AFGHANISTAN: UN Security Council urged to review policy

UN Security Council members have called for a review of council policy on Afghanistan, the council's president, Chinese Ambassador Wang Yingfan, told reporters on Thursday. "The members noted that the sanctions have had limited impact on the humanitarian situation in Afghanistan, and that the primary cause of human suffering was the ongoing conflict," Wang said. "Some members suggested that we should have some kind of comprehensive review," he added. However, a diplomatic source told IRIN that this did not necessarily mean that the Security Council would change its sanctions policy. "It won't get through politically," the source said. Members of the Security Council were briefed by UN Under-Secretary-General for Humanitarian Affairs Kenzo Oshima, who introduced Secretary-General Kofi Annan's report on the effect of sanctions on the humanitarian situation in Afghanistan. Council members also stressed the need to ensure the safety of personnel providing humanitarian assistance to the war-torn nation, and the smooth conduct of relief activities there, according to Wang.

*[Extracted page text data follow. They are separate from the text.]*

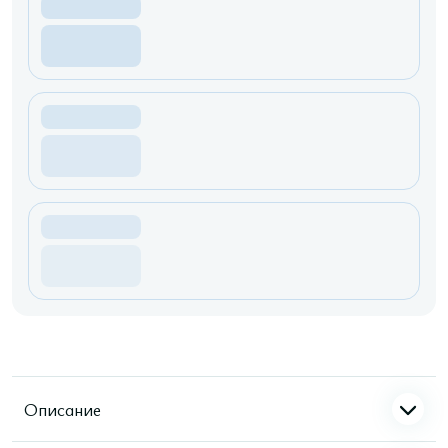
Описание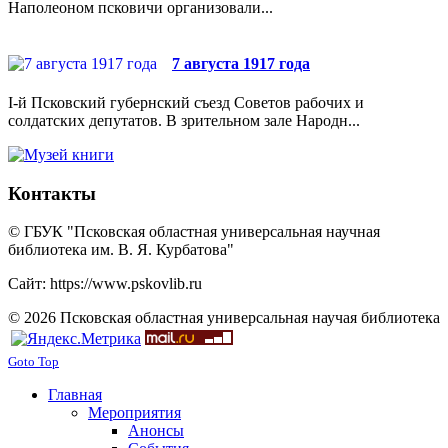
Наполеоном псковичи организовали...
7 августа 1917 года
I-й Псковский губернский съезд Советов рабочих и
солдатских депутатов. В зрительном зале Народн...
Контакты
© ГБУК "Псковская областная универсальная научная
библиотека им. В. Я. Курбатова"
Сайт: https://www.pskovlib.ru
© 2026 Псковская областная универсальная научая библиотека
Goto Top
Главная
Мероприятия
Анонсы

PAKISTAN: Torrential rains no reprieve for drought

Despite Pakistan's receiving the heaviest rainfall this century, government officials said on Tuesday that it would have little effect on the country's ongoing drought. "Unfortunately, these heavy rains were local in nature," Mirza Hamid Hasan of Pakistan's water and power ministry, told IRIN. The rains are localised and downstream of the country's main reservoirs, and not considered a significant relief to the continuing Central Asian drought which has afflicted the country. Torrential rains on Monday pounded northern and central parts of the country, with flash floods and landslides sweeping away one village and burying many victims beneath huge piles of mud, according to news reports. One hundred and twenty-three people died in Pakistan's North-West Frontier Province (NWFP), while another 50 died in the twin cities of Rawalpindi and the Pakistani capital, Islamabad, the director-general of Pakistan's emergency relief division, Brigadier Ilyas Khan, told IRIN. He added that the death toll was expected to rise even further as many of the missing had not yet been accounted for.

PAKISTAN: Future for Nasir Bagh residents uncertain

Facing eviction from the Nasir Bagh refugee camp in Pakistan's NWFP, most of Afghan residents interviewed have no idea where they will go, according to a recent survey carried out by the International Rescue Committee. Many of the 120,000 Afghans being forced to leave by the local authorities to make way for a new housing development said they were financially unable to resettle elsewhere. Zahir Khan Jabberkhel, one of the first residents at the camp set up 20 years ago, told IRIN it was a catastrophe. "We are not going of our free will and we don't know where to go," he said. In response to the crisis, the Afghan Taliban said on Tuesday that it wanted to set up a camp for Nasir Bagh returnees in the eastern Afghan province of Nangarhar. The Taliban embassy spokesman in Islamabad, Mohammad Suhail Shaheen, told IRIN that it would provide land and security, but would like NGOs and the UN to help with water, shelter and sanitation. He added, however, that no discussions had yet taken place with the UN with regard to the proposed camps. [For full report go to: http://www.reliefweb.int/IRIN/asia/countrystories/pakistan/20010725a.phtml]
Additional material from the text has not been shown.